Court Disagrees With Defendants’ Apocalyptic Picture of Plaintiff ESI Requests
In a colorful and humorous court option, the District Court of Connecticut considered Defendant’s motion for protective order regarding Plaintiff ESI requests in Bagley v. Yale University, Civil Action No. 3:13-CV-1890(CSH) (D.Conn. April 27, 2015). Plaintiff, a former professor at Yale, alleged wrongful termination.
Plaintiff had named 24 individual custodians and designated 23 separate search terms. Yale staff and attorneys “commandeered” the custodians’ computers to perform the searches. Defendants produced ESI from 8 custodians, totaling over 11.88 gigabytes of data (the equivalent of 1 million email files). Defendants then contented that of this large production, only about 8 percent of data was not privileged and responsive. Defendants sought a protective order to have the court allow them to cease searching for ESI, arguing that it was unduly burdensome under FRCP 26(b).
Plaintiff contended that Defendants exaggerated the difficulties they faced to comply with Plaintiff’s discovery requests. Indeed, Plaintiff noted that Defendants’ motion referred to Plaintiff’s initial discovery requests when the parties had actually re-negotiated and agreed to a modified version that limited the custodians to 10, not 24, and had limited date ranges and search terms. Of the 10, only four custodians’ ESI remained unsearched.
The court cited FRCP 26(b)(2)(B) and its two-stage inquiry, posing the following questions:
- Has the party objecting to discovery shown that the ESI is not reasonably accessible due to undue cost?
- Has the party seeking the discovery demonstrated “good cause”?
The court concluded that Defendants had not carried their burden, and that, in any event, Plaintiff had demonstrated good cause. Plaintiff’s allegations included violations of federal anti-discrimination statutes and principles of common and state law. The court noted that plaintiffs often prove such violations through circumstantial evidence, which gives rise to wide-ranging and nuanced discovery.

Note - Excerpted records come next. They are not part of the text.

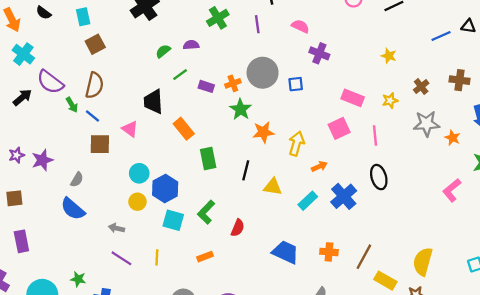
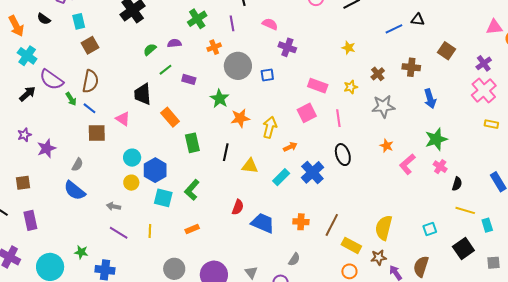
orange cross: (233, 83) -> (214, 47), moved
orange star: (452, 138) -> (387, 146), moved
purple star: (17, 155) -> (24, 135), moved
red semicircle: (238, 228) -> (238, 207), moved

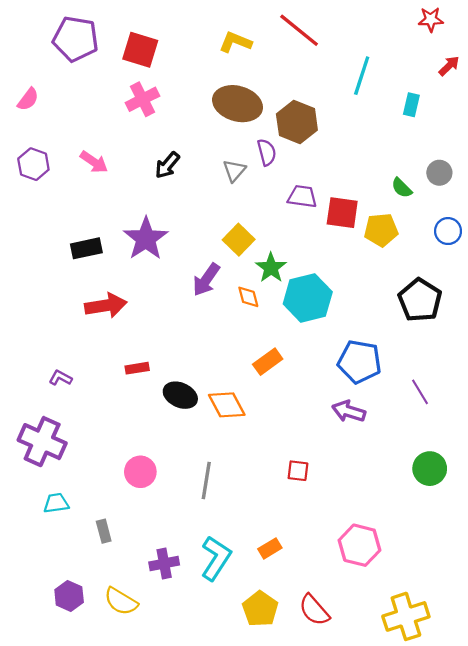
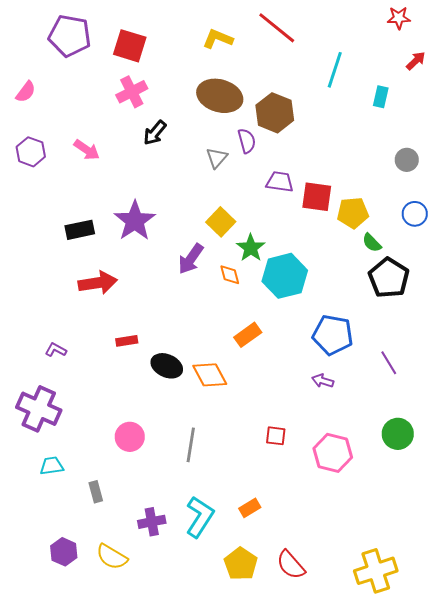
black arrow: (167, 165) -> (155, 133), moved
green semicircle: (402, 188) -> (372, 243), moved
purple arrow: (349, 411) -> (323, 381), size x0.7
pink hexagon: (360, 545) -> (333, 453), moved

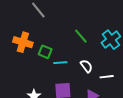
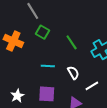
green square: (45, 52) -> (42, 32), moved
white line: (107, 77) -> (92, 86), turned -32

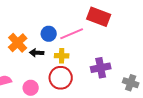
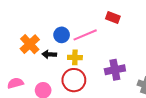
red rectangle: (99, 17) -> (113, 17), size x0.6

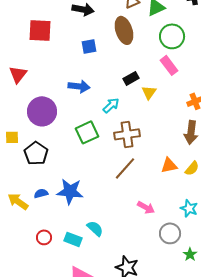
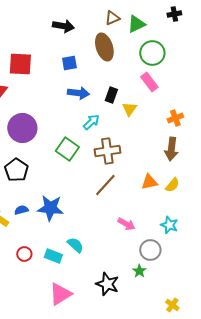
red square: (40, 30) -> (20, 64), moved
black rectangle: (131, 78) -> (111, 95), turned -42
blue arrow: (79, 86) -> (78, 93), moved
green square: (87, 132) -> (67, 149), turned -30
green star: (190, 254) -> (139, 271), moved

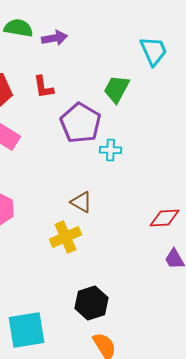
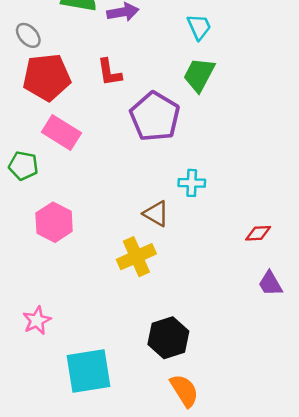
cyan trapezoid: (153, 51) -> (199, 27), moved, size x0.7
cyan cross: (110, 150) -> (192, 183), moved
red diamond: (164, 218) -> (258, 233), size x0.7

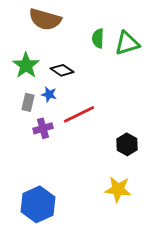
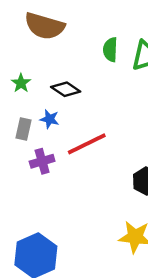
green star: (26, 65) -> (21, 83), size x0.6

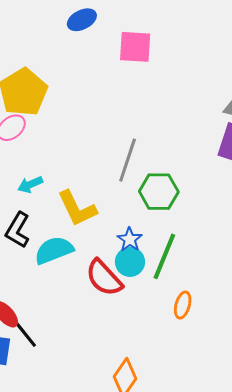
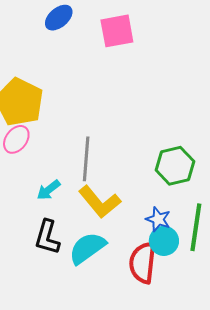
gray line: (128, 160) -> (86, 159), moved
red semicircle: (104, 278) -> (143, 263), turned 63

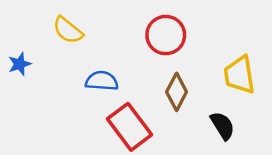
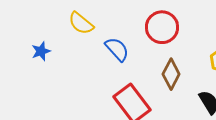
blue semicircle: (102, 81) -> (117, 49), moved, turned 44

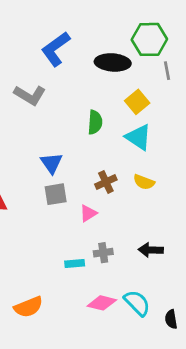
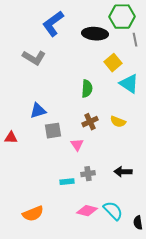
green semicircle: (95, 122) -> (87, 89), moved
cyan triangle: (138, 137) -> (129, 84), moved
blue triangle: (52, 163) -> (38, 111), moved, turned 48
pink triangle: (88, 213) -> (77, 145), turned -32

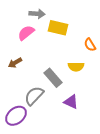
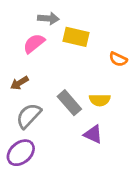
orange semicircle: (90, 45) -> (118, 59), turned -32
yellow semicircle: (76, 67) -> (100, 100), moved
gray semicircle: (34, 96) -> (29, 116), moved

The court reasoned that although Defendants were clearly irritated by having to search for a “needle in a haystack,” their irritation did not preclude the possibility that Plaintiff might find two or three sharp needles in that haystack. Accordingly, the court denied Defendant’s motion for protective order.
Did you know? Judge C.S. Haight, who penned the discovery order in Bagley v. Yale, is an alum of the university himself, graduating in 1952.